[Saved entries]
# # # # # # #

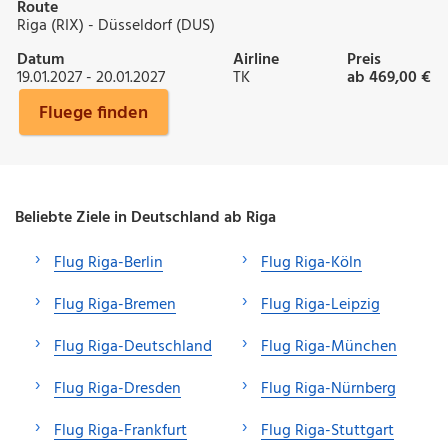
Route
Riga (RIX) - Düsseldorf (DUS)
Datum
Airline
Preis
19.01.2027 - 20.01.2027
TK
ab 469,00 €
Fluege finden
Beliebte Ziele in Deutschland ab Riga
Flug Riga-Berlin
Flug Riga-Köln
Flug Riga-Bremen
Flug Riga-Leipzig
Flug Riga-Deutschland
Flug Riga-München
Flug Riga-Dresden
Flug Riga-Nürnberg
Flug Riga-Frankfurt
Flug Riga-Stuttgart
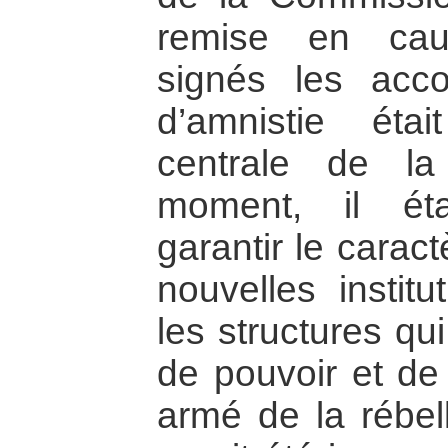
remise en cau
signés les acco
d’amnistie ét
centrale de la
moment, il ét
garantir le carac
nouvelles institu
les structures qu
de pouvoir et de 
armé de la rébell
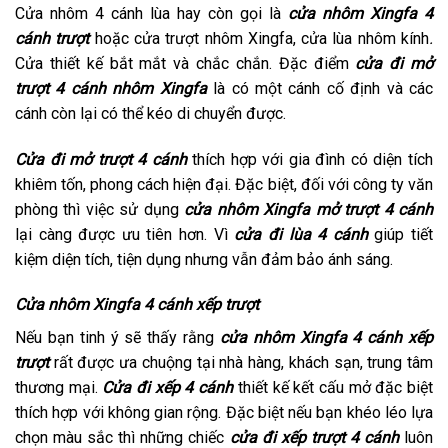
Cửa nhôm 4 cánh lùa hay còn gọi là
cửa nhôm Xingfa 4
cánh trượt
hoặc cửa trượt nhôm Xingfa, cửa lùa nhôm kính
.
Cửa thiết kế bắt mắt và chắc chắn. Đặc điểm
cửa đi mở
trượt 4 cánh nhôm Xingfa
là có một cánh cố định và các
cánh còn lại có thể kéo di chuyển được.
Cửa đi mở trượt 4 cánh
thích hợp với gia đình có diện tích
khiêm tốn, phong cách hiện đại. Đặc biệt, đối với công ty văn
phòng thì việc sử dụng
cửa nhôm Xingfa mở trượt 4 cánh
lại càng được ưu tiên hơn. Vì
cửa đi lùa 4 cánh
giúp tiết
kiệm diện tích, tiện dụng nhưng vẫn đảm bảo ánh sáng.
Cửa nhôm Xingfa 4 cánh xếp trượt
Nếu bạn tinh ý sẽ thấy rằng
cửa nhôm Xingfa 4 cánh xếp
trượt
rất được ưa chuộng tại nhà hàng, khách sạn, trung tâm
thương mại.
Cửa đi xếp 4 cánh
thiết kế kết cấu mở đặc biệt
thích hợp với không gian rộng. Đặc biệt nếu bạn khéo léo lựa
chọn màu sắc thì những chiếc
cửa đi xếp trượt 4 cánh
luôn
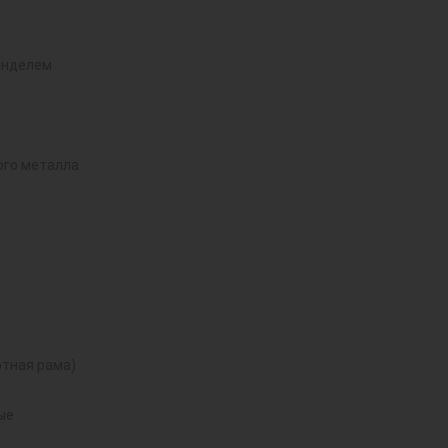
инделем
ого металла
тная рама)
ые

# # # # # # #

→ **Task requirements**
Line by line, restate the data above exactly as it stands, minus the pictures.

→ **Solution for this problem**
Route
Riga (RIX) - Düsseldorf (DUS)
Datum
Airline
Preis
19.01.2027 - 20.01.2027
TK
ab 469,00 €
Fluege finden
Beliebte Ziele in Deutschland ab Riga
Flug Riga-Berlin
Flug Riga-Köln
Flug Riga-Bremen
Flug Riga-Leipzig
Flug Riga-Deutschland
Flug Riga-München
Flug Riga-Dresden
Flug Riga-Nürnberg
Flug Riga-Frankfurt
Flug Riga-Stuttgart
remise en cau
signés les acco
d’amnistie ét
centrale de la
moment, il ét
garantir le carac
nouvelles institu
les structures qu
de pouvoir et de 
armé de la rébell
Cửa nhôm 4 cánh lùa hay còn gọi là
cửa nhôm Xingfa 4
cánh trượt
hoặc cửa trượt nhôm Xingfa, cửa lùa nhôm kính
.
Cửa thiết kế bắt mắt và chắc chắn. Đặc điểm
cửa đi mở
trượt 4 cánh nhôm Xingfa
là có một cánh cố định và các
cánh còn lại có thể kéo di chuyển được.
Cửa đi mở trượt 4 cánh
thích hợp với gia đình có diện tích
khiêm tốn, phong cách hiện đại. Đặc biệt, đối với công ty văn
phòng thì việc sử dụng
cửa nhôm Xingfa mở trượt 4 cánh
lại càng được ưu tiên hơn. Vì
cửa đi lùa 4 cánh
giúp tiết
kiệm diện tích, tiện dụng nhưng vẫn đảm bảo ánh sáng.
Cửa nhôm Xingfa 4 cánh xếp trượt
Nếu bạn tinh ý sẽ thấy rằng
cửa nhôm Xingfa 4 cánh xếp
trượt
rất được ưa chuộng tại nhà hàng, khách sạn, trung tâm
thương mại.
Cửa đi xếp 4 cánh
thiết kế kết cấu mở đặc biệt
thích hợp với không gian rộng. Đặc biệt nếu bạn khéo léo lựa
chọn màu sắc thì những chiếc
cửa đi xếp trượt 4 cánh
luôn
инделем
ого металла
тная рама)
ые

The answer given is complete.